[llvm] 72017e9 - [llvm-objdump, ARM] Fix big-endian AArch32 disassembly.
Simon Tatham via llvm-commits
llvm-commits at lists.llvm.org
Mon Aug 8 02:50:03 PDT 2022
Author: Simon Tatham
Date: 2022-08-08T10:49:51+01:00
New Revision: 72017e9b16b737c5bd7c1dd33abff36f368fa724
URL: https://github.com/llvm/llvm-project/commit/72017e9b16b737c5bd7c1dd33abff36f368fa724
DIFF: https://github.com/llvm/llvm-project/commit/72017e9b16b737c5bd7c1dd33abff36f368fa724.diff
LOG: [llvm-objdump,ARM] Fix big-endian AArch32 disassembly.
The ABI for big-endian AArch32, as specified by AAELF32, is above-
averagely complicated. Relocatable object files are expected to store
instruction encodings in byte order matching the ELF file's endianness
(so, big-endian for a BE ELF file). But executable images can
//either// do that //or// store instructions little-endian regardless
of data and ELF endianness (to support BE32 and BE8 platforms
respectively). They signal the latter by setting the EF_ARM_BE8 flag
in the ELF header.
(In the case of the Thumb instruction set, this all means that each
16-bit halfword of a Thumb instruction is stored in one or other
endianness. The two halfwords of a 32-bit Thumb instruction must
appear in the same order no matter what, because the first halfword is
the one that must avoid overlapping the encoding of any 16-bit Thumb
instruction.)
llvm-objdump was unconditionally expecting Arm instructions to be
stored little-endian. So it would correctly disassemble a BE8 image,
but if you gave it a BE32 image or a BE object file, it would retrieve
every instruction in byte-swapped form and disassemble it to
nonsense. (Even an object file output by LLVM itself, because
ARMMCCodeEmitter outputs instructions big-endian in big-endian mode,
which is correct for writing an object file.)

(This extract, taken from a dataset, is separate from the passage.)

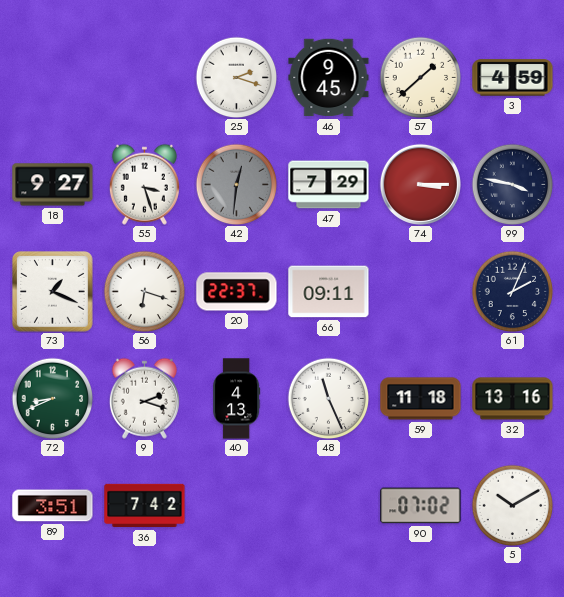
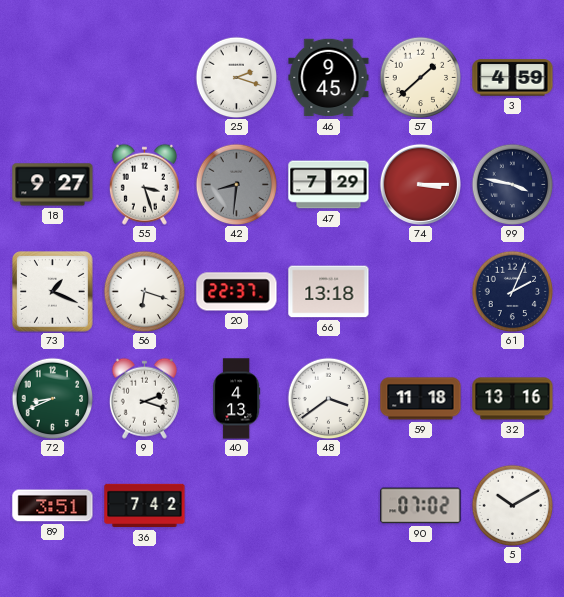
42: 12:31 -> 8:31
66: 09:11 -> 13:18
48: 11:26 -> 3:39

This patch allows llvm-objdump to correctly disassemble all three of
those classes of Arm ELF file. It does it by introducing a new
SubtargetFeature for big-endian instructions, setting it from the ELF
image type and flags during llvm-objdump setup, and teaching both
ARMDisassembler and llvm-objdump itself to pay attention to it when
retrieving instruction data from a section being disassembled.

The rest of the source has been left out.